Exclude any images and output the remaining records exactly.
★ ★ ★ ★
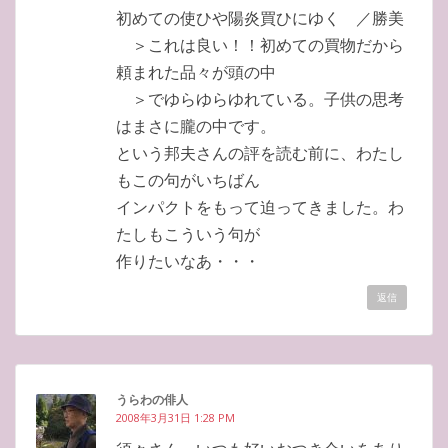
初めての使ひや陽炎買ひにゆく ／勝美
＞これは良い！！初めての買物だから
頼まれた品々が頭の中
＞でゆらゆらゆれている。子供の思考
はまさに朧の中です。
という邦夫さんの評を読む前に、わたし
もこの句がいちばん
インパクトをもって迫ってきました。わ
たしもこういう句が
作りたいなあ・・・
返信
うらわの俳人
2008年3月31日 1:28 PM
★ ★ ★ ★
* _The answer_:
初めての使ひや陽炎買ひにゆく ／勝美
＞これは良い！！初めての買物だから
頼まれた品々が頭の中
＞でゆらゆらゆれている。子供の思考
はまさに朧の中です。
という邦夫さんの評を読む前に、わたし
もこの句がいちばん
インパクトをもって迫ってきました。わ
たしもこういう句が
作りたいなあ・・・
返信
うらわの俳人
2008年3月31日 1:28 PM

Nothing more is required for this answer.